Polyglot Machines [2024-]:
This NWO-funded VIDI project aims at improving low-resource language modeling, taking inspiration from child language acquisition insights. For example, we study the role of different types of language inputs on the morpho-syntactic abilities acquired by the models. Key research questions include: Does training on child-directed language speed up the language learning process compared to training on adult-directed language (such as Wikipedia articles)? Which properties of child-directed language enable efficient learning in humans vs. machines? To scale up the research to a broader set of languages, we also develop new grammatical evaluation benchmarks in a cross-lingual or language-specific way, as well as collecting developmentally plausible LM training datasets in non-English languages.

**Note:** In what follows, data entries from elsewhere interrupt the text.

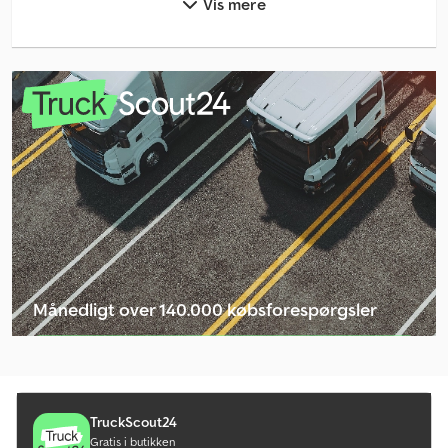
Vis mere
Boreudstyr - Andre
Bortskaffelse Af Affald
Chassis
Es-Ge Anhænger
Front Gaffeltruck
Fruehauf Ed Anhænger
Fruehauf T Anhænger
Frugt- Og Vinavlsmaskine
Månedligt over 140.000 købsforespørgsler
Henra Anhængere Til Byggemaskiner
Vælg forhandlerpakke
Hest / Kvæg Lastbil
Humer Anhængere Til Byggemaskiner
TruckScout24
Gratis i butikken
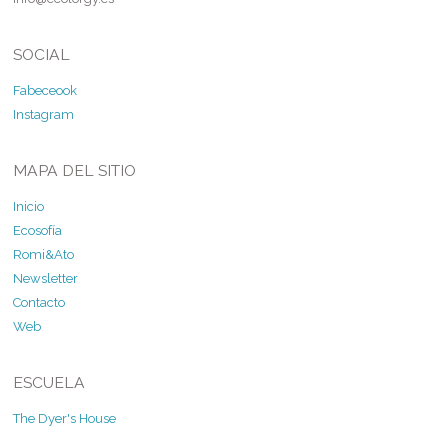
SOCIAL
Fabeceook
Instagram
MAPA DEL SITIO
Inicio
Ecosofía
Romi&Ato
Newsletter
Contacto
Web
ESCUELA
The Dyer's House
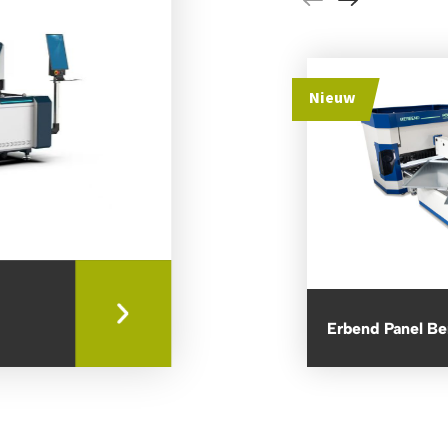
Nieuw
Erbend Panel B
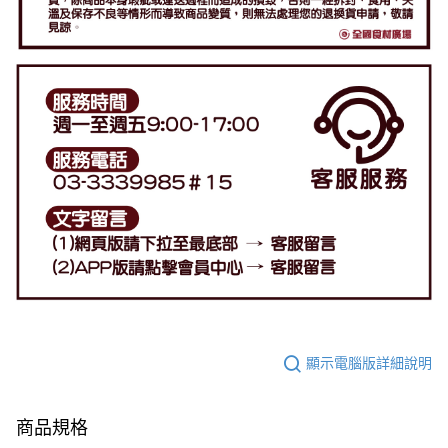
顯示電腦版詳細說明
商品規格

Key people: Francesca, Jaap, Arianna, Yevgen
LESSEN Project [2023-]:
LESSEN is an NWO-funded Netherlands-based consortium bringing together academic and industrial partners working on safe and efficient chat-based AI assistants, with a focus on low-resource (retail) domains. Example partners are Albert Heijn, bol.com or KPN (Dutch telecommunication company), all of which handle large amounts of user requests daily through chatbots. Within this consortium, we specifically focus on studying and improving LLMs’ abilities to answer user requests accurately and consistently across different languages, for instance by using Retrieval-Augmented Generation techniques and inspecting model internals to attribute model answers to a specific textual source.
Key people: Jirui, Arianna, Raquel Fernández
InDeep Project [2021-]:
InDeep is a NWO-funded research consortium working on the interpretability of deep learning models of text, language, speech and music. Within this consortium, we focus on the application of model-internal analysis techniques to LLM generation tasks, such as machine translation and RAG-based question answering. We aim at bridging the gap betweem scientific advances and user needs by developing toolkits that facilitate access to advanced interpretability techniques (e.g. InSeq, MIRAGE) and by conducting user studies with professional translators.
Key people: Gabriele, Arianna, Malvina Nissim, Grzegorz Chrupała
NeLLCom [2019-]:
This project is the fruit of a long-running collaboration with language evolution expert Tessa Verhoef. Our goal is to use neural network-based agents to simulate and study the emergence of universal language properties, such as the trade-off between word order and case marking as alternative strategies to convey argument roles. For this purpose, we have developed a Neural-agent Language Learning and Communication framework (NeLLCom) that combines supervised learning with reinforcement learning in a meaning reconstruction game. In our experiments, we teach agents small artificial languages that were designed by cognitive scientists for use in experiments with human participants. We then let agents communicate with each other and study how their language changes in comparison to what has been observed in humans.
To pursue this line of work, we’ve been fortunate to supervise two PhD students funded by the China Scholarship Council: Yuchen Lian and Yuqing Zhang.
Key people: Yuqing, Yuchen, Arianna, Tessa Verhoef
Our journey continues — new projects are on the way!